Nominal variables have values that can be distinguished from each another. An example might be the variable 'Sex' which can have values 'Male' and 'Female'
Ordinal variables not only has values that can be put into some sort of meaningful order. If we asked patients how much pain they felt and gave them the options of 'None', 'A bit', 'Quite a lot', 'More than I can bear' then we could put their responses into a meaningful order. We could say that 'Pain' was an ordinal variable.
Metric variables can not only have their values put into a meaningful order but can be measured on an 'equal interval' scale. For a metric variable the difference between 1 and 2 is the same as the difference between 2 and 3; this is not the case for an ordinal variable.
Discrete variables are countable variables such as the number of teeth a patient has.
Continuous variables can be measured to any degree of accuracy, in theory. Blood pressure is a continuous variable.
It is important to be able to distinguish different types of data from one another as we use different techniques to describe and analyses the different types.
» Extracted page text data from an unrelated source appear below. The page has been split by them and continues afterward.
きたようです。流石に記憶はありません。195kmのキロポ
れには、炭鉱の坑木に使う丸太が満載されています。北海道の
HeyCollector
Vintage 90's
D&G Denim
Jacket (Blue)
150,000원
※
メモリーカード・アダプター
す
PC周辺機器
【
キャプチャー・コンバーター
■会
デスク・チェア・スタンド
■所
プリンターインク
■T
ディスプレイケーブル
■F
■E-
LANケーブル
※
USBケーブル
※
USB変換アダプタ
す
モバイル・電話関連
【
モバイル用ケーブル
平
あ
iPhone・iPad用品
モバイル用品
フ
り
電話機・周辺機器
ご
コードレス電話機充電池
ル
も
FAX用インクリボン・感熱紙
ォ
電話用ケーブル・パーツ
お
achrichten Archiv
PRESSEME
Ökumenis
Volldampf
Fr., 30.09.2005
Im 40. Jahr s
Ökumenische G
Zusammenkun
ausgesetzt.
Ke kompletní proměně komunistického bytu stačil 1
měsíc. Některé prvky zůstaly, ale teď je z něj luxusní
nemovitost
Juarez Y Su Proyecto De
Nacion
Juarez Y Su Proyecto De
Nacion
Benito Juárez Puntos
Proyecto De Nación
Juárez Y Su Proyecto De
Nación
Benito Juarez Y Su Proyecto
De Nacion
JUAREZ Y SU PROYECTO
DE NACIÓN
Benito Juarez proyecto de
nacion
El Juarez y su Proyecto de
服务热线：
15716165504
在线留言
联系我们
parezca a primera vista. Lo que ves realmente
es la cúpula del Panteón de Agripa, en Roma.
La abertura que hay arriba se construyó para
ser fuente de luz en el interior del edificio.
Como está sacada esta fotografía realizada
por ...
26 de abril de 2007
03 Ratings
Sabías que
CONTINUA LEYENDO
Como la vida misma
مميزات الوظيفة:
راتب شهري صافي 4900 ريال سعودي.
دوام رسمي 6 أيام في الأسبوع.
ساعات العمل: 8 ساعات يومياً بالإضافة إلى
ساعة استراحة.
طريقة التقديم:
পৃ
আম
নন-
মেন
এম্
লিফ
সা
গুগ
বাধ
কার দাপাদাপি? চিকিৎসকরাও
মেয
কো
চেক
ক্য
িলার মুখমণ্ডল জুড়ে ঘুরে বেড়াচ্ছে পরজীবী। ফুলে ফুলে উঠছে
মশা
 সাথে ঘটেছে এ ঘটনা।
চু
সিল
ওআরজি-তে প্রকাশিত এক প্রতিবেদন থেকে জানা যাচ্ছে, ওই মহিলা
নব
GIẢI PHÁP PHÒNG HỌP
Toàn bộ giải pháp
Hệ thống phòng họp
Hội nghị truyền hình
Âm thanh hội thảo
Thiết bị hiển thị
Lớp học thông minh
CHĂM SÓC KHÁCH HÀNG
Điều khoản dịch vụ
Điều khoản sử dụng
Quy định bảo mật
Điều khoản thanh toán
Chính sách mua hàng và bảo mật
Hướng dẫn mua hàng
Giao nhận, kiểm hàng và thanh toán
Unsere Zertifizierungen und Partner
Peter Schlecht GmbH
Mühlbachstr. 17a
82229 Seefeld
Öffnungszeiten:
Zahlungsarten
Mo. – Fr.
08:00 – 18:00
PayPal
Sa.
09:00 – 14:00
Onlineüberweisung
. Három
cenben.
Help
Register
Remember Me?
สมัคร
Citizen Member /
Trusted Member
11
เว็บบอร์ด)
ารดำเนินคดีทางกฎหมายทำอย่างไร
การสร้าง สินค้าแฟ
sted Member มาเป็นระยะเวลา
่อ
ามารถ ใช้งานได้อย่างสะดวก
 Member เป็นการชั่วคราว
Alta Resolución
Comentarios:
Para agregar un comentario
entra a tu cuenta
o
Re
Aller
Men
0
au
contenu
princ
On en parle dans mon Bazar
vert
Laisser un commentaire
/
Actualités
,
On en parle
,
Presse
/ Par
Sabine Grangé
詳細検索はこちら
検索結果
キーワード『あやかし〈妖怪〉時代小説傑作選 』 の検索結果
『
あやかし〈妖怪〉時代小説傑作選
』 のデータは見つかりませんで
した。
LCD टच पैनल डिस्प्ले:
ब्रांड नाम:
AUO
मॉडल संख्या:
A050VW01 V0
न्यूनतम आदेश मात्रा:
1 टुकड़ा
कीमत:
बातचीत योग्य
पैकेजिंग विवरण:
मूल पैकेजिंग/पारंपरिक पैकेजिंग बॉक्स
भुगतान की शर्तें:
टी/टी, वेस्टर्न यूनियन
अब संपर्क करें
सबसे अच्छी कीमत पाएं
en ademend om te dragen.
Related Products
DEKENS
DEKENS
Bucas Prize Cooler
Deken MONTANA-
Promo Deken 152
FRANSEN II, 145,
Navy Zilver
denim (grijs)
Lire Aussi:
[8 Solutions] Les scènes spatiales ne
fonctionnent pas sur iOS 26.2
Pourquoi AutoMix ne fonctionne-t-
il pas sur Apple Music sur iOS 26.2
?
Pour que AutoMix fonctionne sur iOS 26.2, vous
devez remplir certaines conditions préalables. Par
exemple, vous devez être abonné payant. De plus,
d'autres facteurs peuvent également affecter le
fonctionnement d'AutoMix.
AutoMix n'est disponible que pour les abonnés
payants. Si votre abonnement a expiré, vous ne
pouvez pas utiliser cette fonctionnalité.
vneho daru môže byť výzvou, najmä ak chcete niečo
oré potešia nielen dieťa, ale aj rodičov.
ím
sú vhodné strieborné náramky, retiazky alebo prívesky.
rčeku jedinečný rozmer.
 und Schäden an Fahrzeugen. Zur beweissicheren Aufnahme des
The distinction between categorical and metric data is more important the the subdivisions of those types. There are other distinctions which are not so important for us at this point. Perhaps the most common of these is the distinction between ratio and interval subdivisions of continuous metric data.
Ratio class data is continuous data which has a true zero. For example weight in kilos is a ratio class variable: someone who weighs 80kg is twice as heavy as someone who weighs 40kg. (I.e., the values can be expressed properly as a ratio.) Temperature measured in degrees Celcius, however, is merely an interval class variable. Something that is at 20°C is not twice as hot as something at 10°C. The two values cannot be properly expressed as a ratio as the zero-point on the Celcius scale is arbitrarliy chosen (at the freezing point of water). Do not worry too much about this distinction as it is not necessary for this course.